Nuclear medicine could show complete cure in colorectal cancer

Hematology- Oncology

To target and eliminate colorectal cancer, a novel three-step system was developed by researchers using nuclear medicine. In this study, researchers achieved a 100% cure rate without any treatment-related toxic effects in a mouse model.

Novel three-step pre-targeted radioimmunotherapy offers safe, effective treatment and there are no treatment-related toxic effects. Steven M and Sarah Cheal researchers of the study explained, "This research is novel because of the benchmarks reached by the treatment regimen, in terms of curative tumor doses, with non-toxic secondary radiation to the body's normal tissues," until now, antibody-targeted radionuclides had limited therapeutic success in radioimmunotherapy of solid tumors.

They continued, "The success in murine tumor models comes from the unique quality of the reagents developed by our group, and the reduction to practice methodology, including a theranostic approach that can be readily transferred, we believe, to patients." Single agents that used to both diagnose and treat disease, known as a theranostic agent.

This agent first finds the cancer cells, then destroys them, (leaving healthy cells unharmed) minimizing side effects and improving quality of life for patients.

An antigen called the glycoprotein A33 (GPA33), found on over 95 percent of primary and metastatic human colorectal cancers, in this study. Bispecific antibody targeted for A33 antigen and a second antibody for a small-molecule radioactive hapten, a complex of lutetium-177 (177Lu) and S-2-(4-aminobenzyl) 1,4,7,10-tetraazacyclododecane tetra-acetic acid (177Lu-DOTA-Bn).

In a mouse model, DOTA-pre-targeted radioimmunotherapy (PRIT) strategy was tested. A serial single-photon emission computed tomography/computed topography (SPECT/CT) imaging was used to monitor treatment response and calculate radiation-absorbed doses to tumors, in a randomly selected mouse. All animals treated with DOTA-PRIT tolerated the treatment well, and there is no trace of cancer remaining upon microscopic examination in all 9 assessed mice. Detectable radiation damage to critical organs, including bone marrow and kidneys were not seen.

The study suggests that anti-GPA33-DOTA-PRIT will be a potent radioimmunotherapy regimen for GPA33-positive colorectal cancer tumors in humans since preliminarily mouse model showed 100% cure rate results.

Colorectal cancer is the third most common cancer affecting both men and women, according to Centers for Disease Control and Prevention. The uses of this nuclear medicine treatment protocol could extend to other cancers as well.

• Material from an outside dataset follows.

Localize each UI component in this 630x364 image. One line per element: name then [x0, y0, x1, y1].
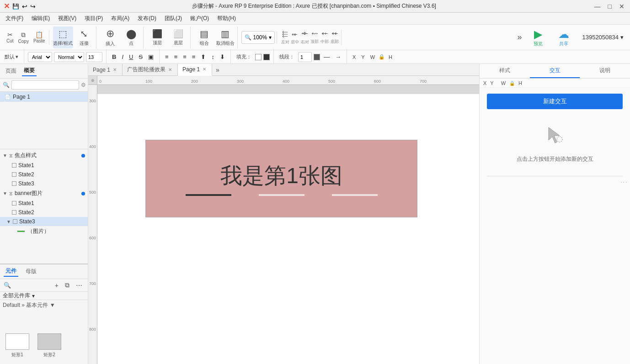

"If clinically successful, our approach will expand the repertoire of effective treatments for oncologic patients. The system is designed as a 'plug and play' system, which allows for the use of many fine antibodies targeting human tumor antigens and is applicable, in principle, to virtually all solid and liquid tumors in man." researchers mentioned, "There is a huge unmet need in oncology, especially for the solid tumors, for curative treatments for advanced disease. This includes colon, breast, pancreas, melanoma, lung, and oesophagal, to name a few," Larson and Cheal stated.